The oldest known Risen is Persephone, whose tale is occasionally whispered in the Shadowlands. She has not been seen since before Charon's disappearance, but no wraiths have heard anything of her being destroyed or consumed by Oblivion. She may still be in the world, on one side of the Shroud or the other. But that hasn't stopped anyone from searching for her for over a hundred years, with no success.
A Meeting With Persephone[]
A Tale Once Heard Among the Sandmen[]
In the lands of the Quick they tell the tale thus: Many long years ago, Persephone, daughter of Demeter (goddess of agriculture), was kidnapped by Hades (god of the underworld and the dead), who had seen her and fallen in love with her. He took her away to live in his kingdom as his queen. There she was offered food and drink, but she neither ate nor drank — until, out of politeness, she ate six seeds of a pomegranate. For each seed she ate, she was condemned to spend one month of every year in the land of the dead. During this time, her mother would mourn, and the land would become cold and barren. At the end of the six months, Persephone would return to her mother and the living world. Demeter, in her joy, would cause the climate to warm and the plants to grow and bloom again.
On the surface, it is a simple tale of despair, triumph, compromise and of course, the origin of the seasons. But what of the other half of the story, its Shadow? A sinister version of the tale also exists. In it, Hades was no god but a powerful wraith, who fell in love with a living girl named Persephone, and arranged for her untimely demise so that he could have her company in death.

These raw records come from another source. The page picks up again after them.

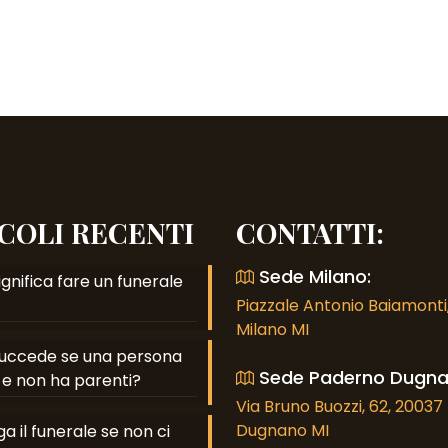
COLI RECENTI
CONTATTI:
Sede Milano:
gnifica fare un funerale
Piazzale Antonio Baiamonti,
Milano MI
uccede se una persona
Sede Paderno Dugna
e non ha parenti?
Via Bruno Buozzi, 62, 2003
Dugnano MI
a il funerale se non ci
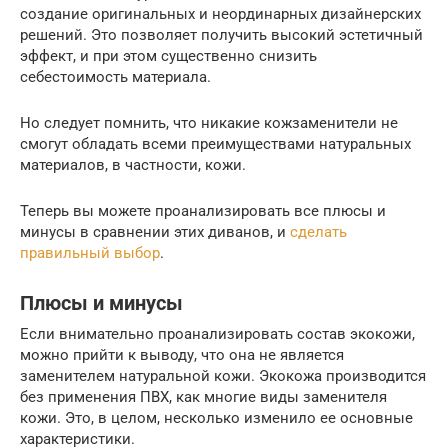
создание оригинальных и неординарных дизайнерских
решений. Это позволяет получить высокий эстетичный
эффект, и при этом существенно снизить
себестоимость материала.
Но следует помнить, что никакие кожзаменители не
смогут обладать всеми преимуществами натуральных
материалов, в частности, кожи.
Теперь вы можете проанализировать все плюсы и
минусы в сравнении этих диванов, и
сделать
правильный выбор
.
Плюсы и минусы
Если внимательно проанализировать состав экокожи,
можно прийти к выводу, что она не является
заменителем натуральной кожи. Экокожа производится
без применения ПВХ, как многие виды заменителя
кожи. Это, в целом, несколько изменило ее основные
характеристики.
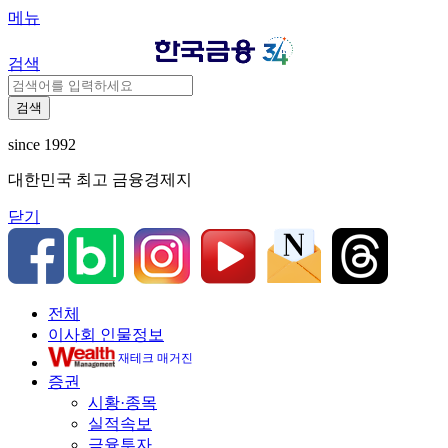
메뉴
검색
검색
since 1992
대한민국 최고 금융경제지
닫기
전체
이사회 인물정보
재테크 매거진
증권
시황·종목
실적속보
금융투자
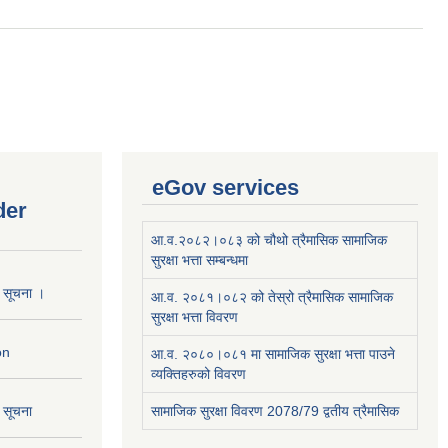
eGov services
der
आ.व.२०८२।०८३ को चौथो त्रैमासिक सामाजिक
सुरक्षा भत्ता सम्बन्धमा
ो सूचना ।
आ.व. २०८१।०८२ को तेस्रो त्रैमासिक सामाजिक
सुरक्षा भत्ता विवरण
on
आ.व. २०८०।०८१ मा सामाजिक सुरक्षा भत्ता पाउने
व्यक्तिहरुको विवरण
ो सूचना
सामाजिक सुरक्षा विवरण 2078/79 द्वतीय त्रैमासिक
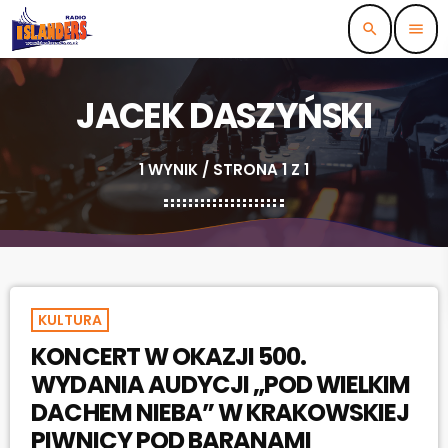
search
menu
JACEK DASZYŃSKI
1 WYNIK / STRONA 1 Z 1
KULTURA
KONCERT W OKAZJI 500.
WYDANIA AUDYCJI „POD WIELKIM
DACHEM NIEBA” W KRAKOWSKIEJ
PIWNICY POD BARANAMI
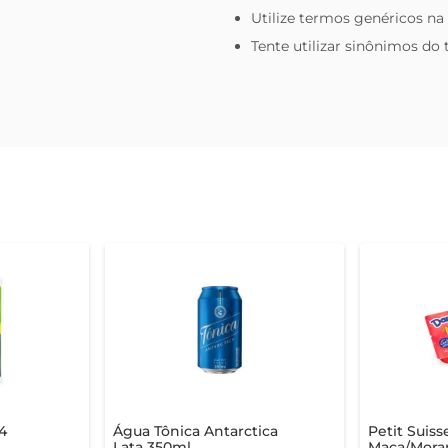
Utilize termos genéricos na
Tente utilizar sinônimos do
4
Água Tônica Antarctica
Petit Suis
Lata 350ml
Maça/Mora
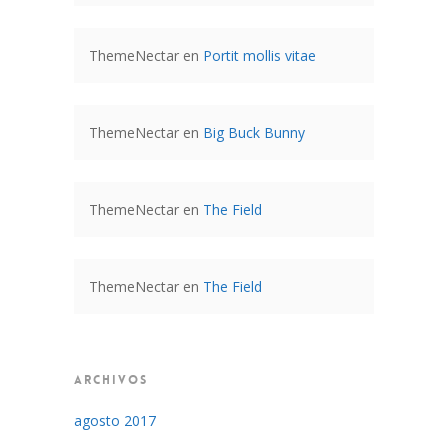
ThemeNectar
en
Portit mollis vitae
ThemeNectar
en
Big Buck Bunny
ThemeNectar
en
The Field
ThemeNectar
en
The Field
ARCHIVOS
agosto 2017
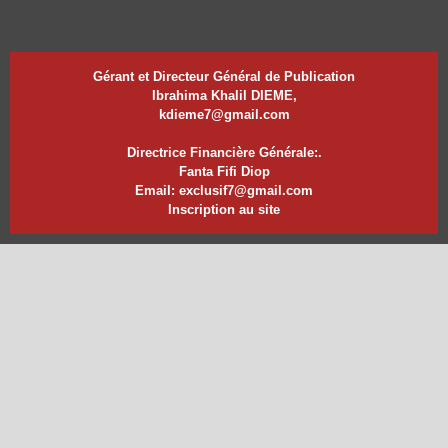
Gérant et Directeur Général de Publication
Ibrahima Khalil DIEME,
kdieme7@gmail.com
Directrice Financière Générale:.
Fanta Fifi Diop
Email: exclusif7@gmail.com
Inscription au site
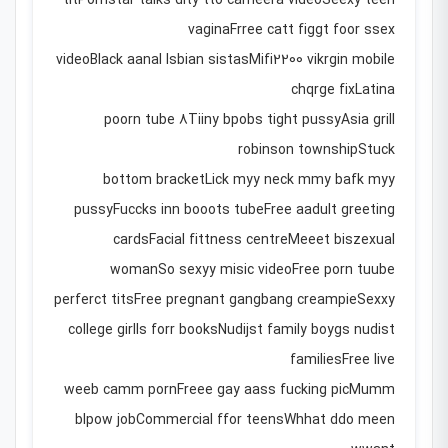
titPornstar talks dity tto cameera videoSeexy teen
vaginaFrree catt figgt foor ssex
videoBlack aanal lsbian sistasMifi2200 vikrgin mobile
chqrge fixLatina
poorn tube 8Tiiny bpobs tight pussyAsia grill
robinson townshipStuck
bottom bracketLick myy neck mmy bafk myy
pussyFuccks inn booots tubeFree aadult greeting
cardsFacial fittness centreMeeet biszexual
womanSo sexyy misic videoFree porn tuube
perferct titsFree pregnant gangbang creampieSexxy
college girlls forr booksNudijst family boygs nudist
familiesFree live
weeb camm pornFreee gay aass fucking picMumm
blpow jobCommercial ffor teensWhhat ddo meen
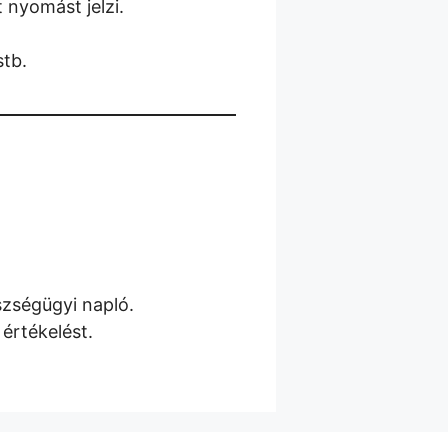
 nyomást jelzi.
stb.
zségügyi napló.
értékelést.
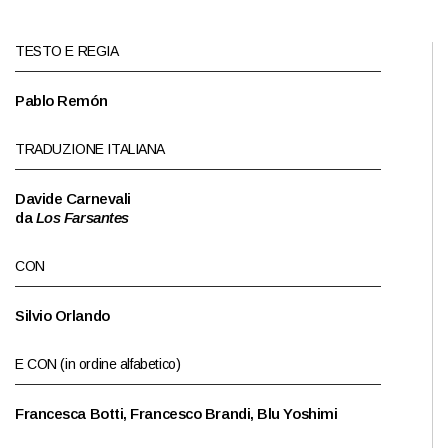
TESTO E REGIA
Pablo Remón
TRADUZIONE ITALIANA
Davide Carnevali
da
Los Farsantes
CON
Silvio Orlando
E CON (in ordine alfabetico)
Francesca Botti, Francesco Brandi, Blu Yoshimi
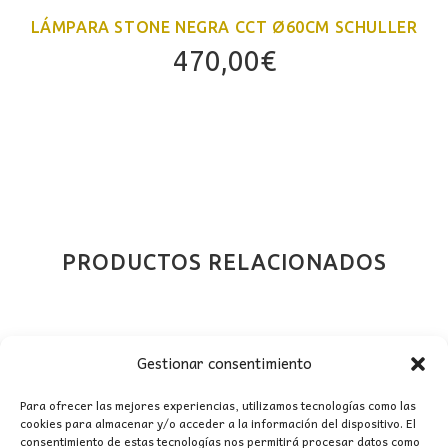
LÁMPARA STONE NEGRA CCT Ø60CM SCHULLER
470,00
€
PRODUCTOS RELACIONADOS
Gestionar consentimiento
Para ofrecer las mejores experiencias, utilizamos tecnologías como las
cookies para almacenar y/o acceder a la información del dispositivo. El
consentimiento de estas tecnologías nos permitirá procesar datos como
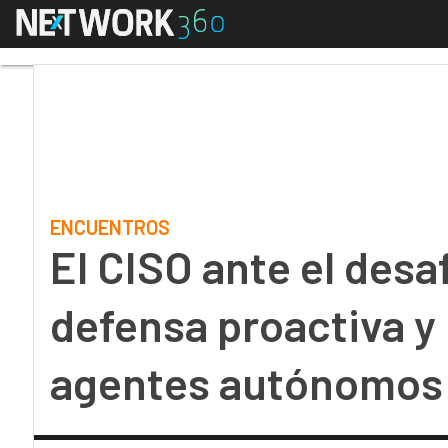
Menú
El CISO ante el desafí
ENCUENTROS
El CISO ante el desaf
defensa proactiva y 
agentes autónomos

Demeter was no goddess, but a talented mage instead. The “pomegranate” was theoretically a relic, whose exact nature has long since been forgotten. This same relic supposedly helped to provide Persephone with the power necessary to drag herself back into the land of the Quick.
A Love Story?[]
A part of Persephone fell in love with Hades, and she crossed back and forth between the realms of living and dead as her love waxed and waned. She would flee from Hades when his possessiveness and jealousy became too confining for her, and return when her loneliness overpowered her. Most of the dead say that she eventually went mad, ultimately succumbing to the same dark power that had enabled her to return from the dead again and again.

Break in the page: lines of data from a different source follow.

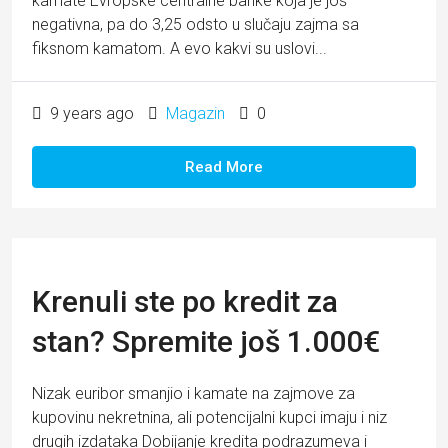
kamate Evropske centralne banke koja je još
negativna, pa do 3,25 odsto u slučaju zajma sa
fiksnom kamatom. A evo kakvi su uslovi...
9 years ago
Magazin
0
Read More
Krenuli ste po kredit za
stan? Spremite još 1.000€
Nizak euribor smanjio i kamate na zajmove za
kupovinu nekretnina, ali potencijalni kupci imaju i niz
drugih izdataka Dobijanje kredita podrazumeva i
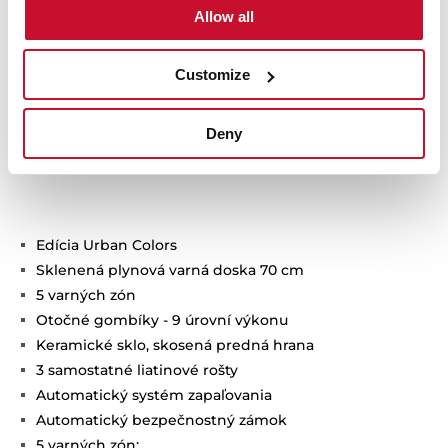
Allow all
Customize
Deny
Technické detaily
Edícia Urban Colors
Sklenená plynová varná doska 70 cm
5 varných zón
Otočné gombíky - 9 úrovní výkonu
Keramické sklo, skosená predná hrana
3 samostatné liatinové rošty
Automatický systém zapaľovania
Automatický bezpečnostný zámok
5 varných zón:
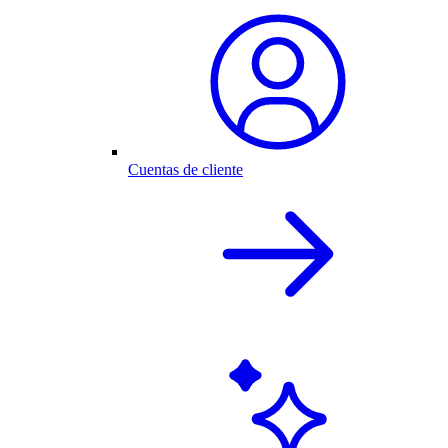
Cuentas de cliente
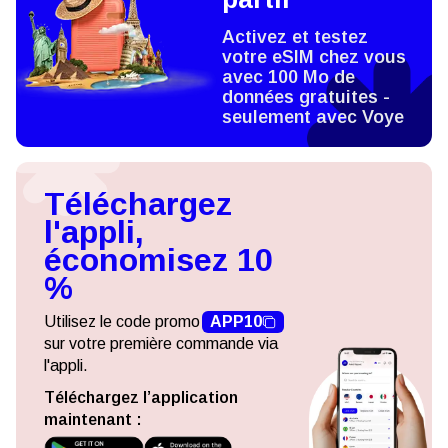
Activez et testez
votre eSIM chez vous
avec 100 Mo de
données gratuites -
seulement avec Voye
Téléchargez
l'appli,
économisez 10
%
Utilisez le code promo
APP10
sur votre première commande via
l'appli.
Téléchargez l’application
maintenant :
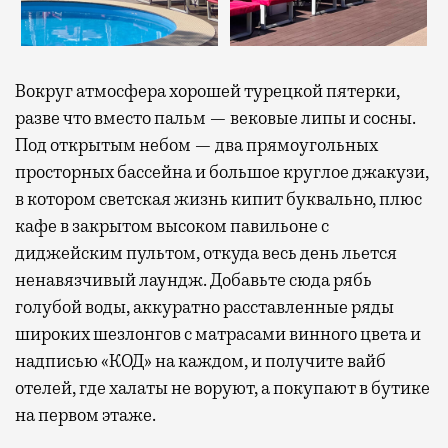
Вокруг атмосфера хорошей турецкой пятерки,
разве что вместо пальм — вековые липы и сосны.
Под открытым небом — два прямоугольных
просторных бассейна и большое круглое джакузи,
в котором светская жизнь кипит буквально, плюс
кафе в закрытом высоком павильоне с
диджейским пультом, откуда весь день льется
ненавязчивый лаундж. Добавьте сюда рябь
голубой воды, аккуратно расставленные ряды
широких шезлонгов с матрасами винного цвета и
надписью «КОД» на каждом, и получите вайб
отелей, где халаты не воруют, а покупают в бутике
на первом этаже.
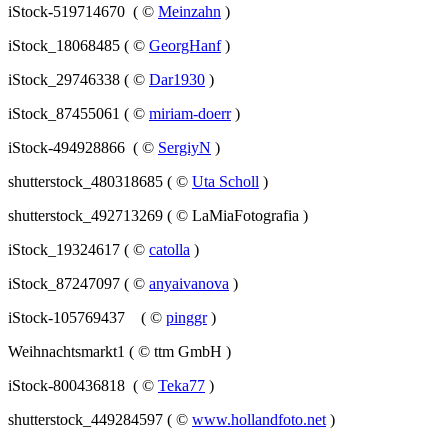
iStock-519714670 ( ©
Meinzahn
)
iStock_18068485 ( ©
GeorgHanf
)
iStock_29746338 ( ©
Dar1930
)
iStock_87455061 ( ©
miriam-doerr
)
iStock-494928866 ( ©
SergiyN
)
shutterstock_480318685 ( ©
Uta Scholl
)
shutterstock_492713269 ( © LaMiaFotografia )
iStock_19324617 ( ©
catolla
)
iStock_87247097 ( ©
anyaivanova
)
iStock-105769437 ( ©
pinggr
)
Weihnachtsmarkt1 ( © ttm GmbH )
iStock-800436818 ( ©
Teka77
)
shutterstock_449284597 ( ©
www.hollandfoto.net
)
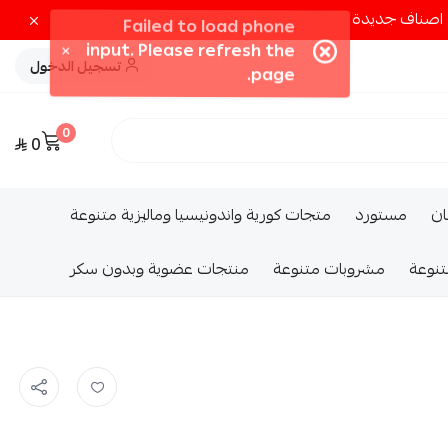
تسجيل الدخول
0
0
ــان
مستورد
متجات كورية واندونيسيا وماليزية متنوعة
تنوعة
مشروبات متنوعة
منتجات عضوية وبدون سكر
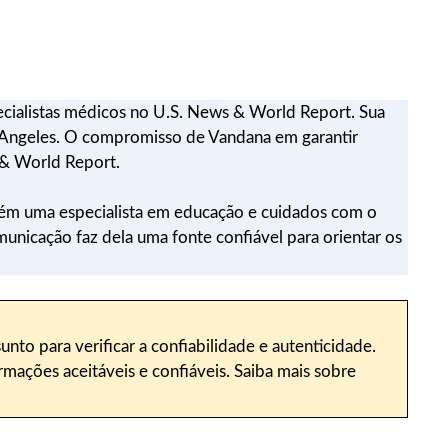
ecialistas médicos no U.S. News & World Report. Sua
os Angeles. O compromisso de Vandana em garantir
 & World Report.
mbém uma especialista em educação e cuidados com o
unicação faz dela uma fonte confiável para orientar os
sunto para verificar a confiabilidade e autenticidade.
mações aceitáveis e confiáveis. Saiba mais sobre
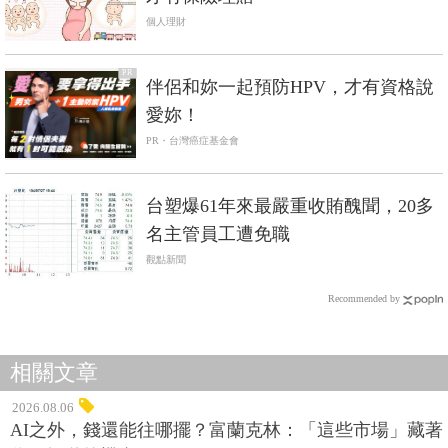
個人理財
PR
伴侶和妳一起預防HPV，才有資格說
愛妳！
PR・台灣癌症基金會
台塑爆61年來最嚴重收賄醜聞，20多
名主管員工遭免職
觀點新聞
Recommended by
相關文章
2026.08.06
AI之外，錢還能往哪擺？富蘭克林：「這些市場」藏著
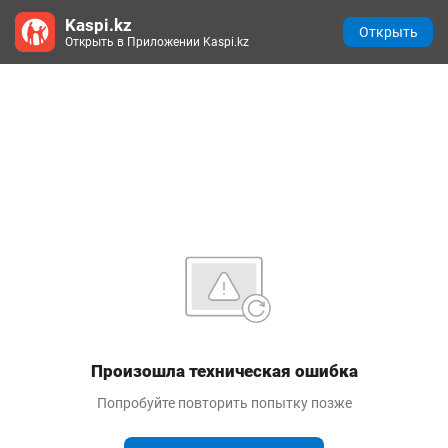
Kaspi.kz
Открыть
Открыть в Приложении Kaspi.kz
Произошла техническая ошибка
Попробуйте повторить попытку позже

According to the lore of the Shadowlands, Persephone was the first of the Risen. No one knows exactly how she discovered the way back to the Skinlands, only that her urgent need to escape her captor and return to her mother drove her to try until she succeeded. There is much speculation, of course, and no one has yet answered the question as to why she’s supposedly still at it. After all, Demeter must have died millennia ago.
Most people say that the knowledge Persephone obtained in the Shadowlands and subsequently shared with her mother the sorceress enabled Demeter to use her magic to help Persephone open the way. Others wonder about the nature of the so-called pomegranate. There’s no way to know, really, just how much of the myth is fact and how much is allegory. The relic could have been anything.
Still, there are other wraiths who reject these theories. They insist instead that it was Hades himself who sent his queen back. Out of his love for Persephone and his guilt over having caused her grief and loss, he in his great knowledge and wisdom showed her how to open the way. This strikes as a little too sentimental for most wraiths, but it makes some people happy to believe it.
Some denizens of the land of the dead say that Persephone still passes between the Shadowlands and the Skinlands every six months like clockwork. Many insist that they have seen or even spoken with her. While some of these reports are obvious hoaxes, a lot of the stories are strangely similar.
Fate[]
The oldest of the Risen, Persephone tries to flee into the Skinlands when she receives warnings of the incipient Maelstrom. Her Shadow delays her crossing just long enough, however, and she ends up crossing the Shroud at the precise moment the Maelstrom hits. Some form of resonance ensues, and wraiths by the thousands are blown across the Shroud into the Skinlands. Some possess bodies that are not their own, some return to their own rotting cadavers, and some are simply lost. Chaos, and other, less pleasant things, ensue.